Problem to solve =
Examine each line of the data. Copy the line if it includes the word "บไซต".

- Opening Delimiter -

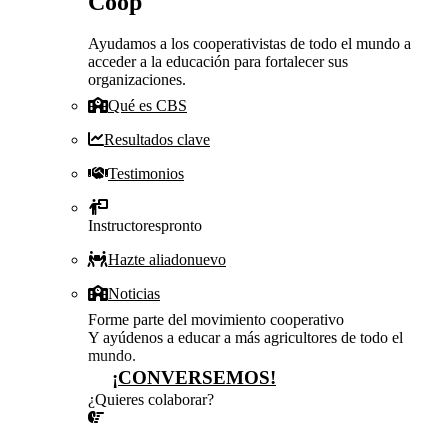
Coop
Ayudamos a los cooperativistas de todo el mundo a
acceder a la educación para fortalecer sus
organizaciones.
Qué es CBS
Resultados clave
Testimonios
Instructores
pronto
Hazte aliado
nuevo
Noticias
Forme parte del movimiento cooperativo
Y ayúdenos a educar a más agricultores de todo el
mundo.
¡CONVERSEMOS!
¿Quieres colaborar?
¡CONVERSEMOS!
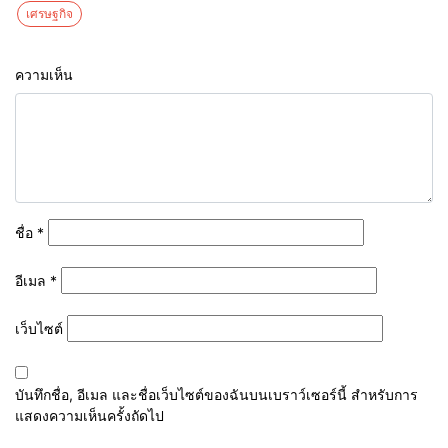
เศรษฐกิจ
ความเห็น
ชื่อ
*
อีเมล
*
เว็บไซต์
บันทึกชื่อ, อีเมล และชื่อเว็บไซต์ของฉันบนเบราว์เซอร์นี้ สำหรับการ
แสดงความเห็นครั้งถัดไป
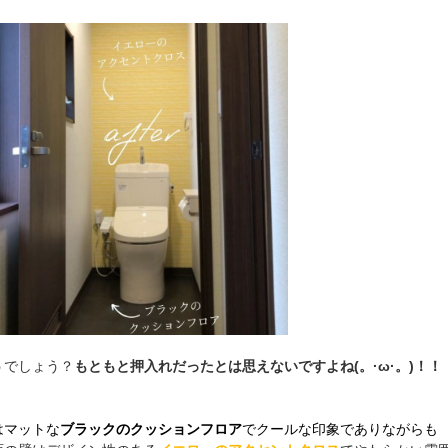
うでしょう？
もともと押入れだったとは思えないですよね(。·ω·。)！！
はマットな
ブラックのクッションフロア
でクールな印象でありながらも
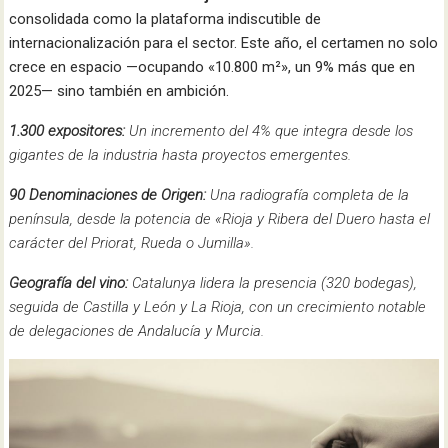
consolidada como la plataforma indiscutible de
internacionalización para el sector. Este año, el certamen no solo
crece en espacio —ocupando «10.800 m²», un 9% más que en
2025— sino también en ambición.
1.300 expositores:
Un incremento del 4% que integra desde los
gigantes de la industria hasta proyectos emergentes.
90 Denominaciones de Origen:
Una radiografía completa de la
península, desde la potencia de «Rioja y Ribera del Duero hasta el
carácter del Priorat, Rueda o Jumilla».
Geografía del vino:
Catalunya lidera la presencia (320 bodegas),
seguida de Castilla y León y La Rioja, con un crecimiento notable
de delegaciones de Andalucía y Murcia.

- Closing Delimiter -

Output for this exercise =
เว็บไซต์
บันทึกชื่อ, อีเมล และชื่อเว็บไซต์ของฉันบนเบราว์เซอร์นี้ สำหรับการ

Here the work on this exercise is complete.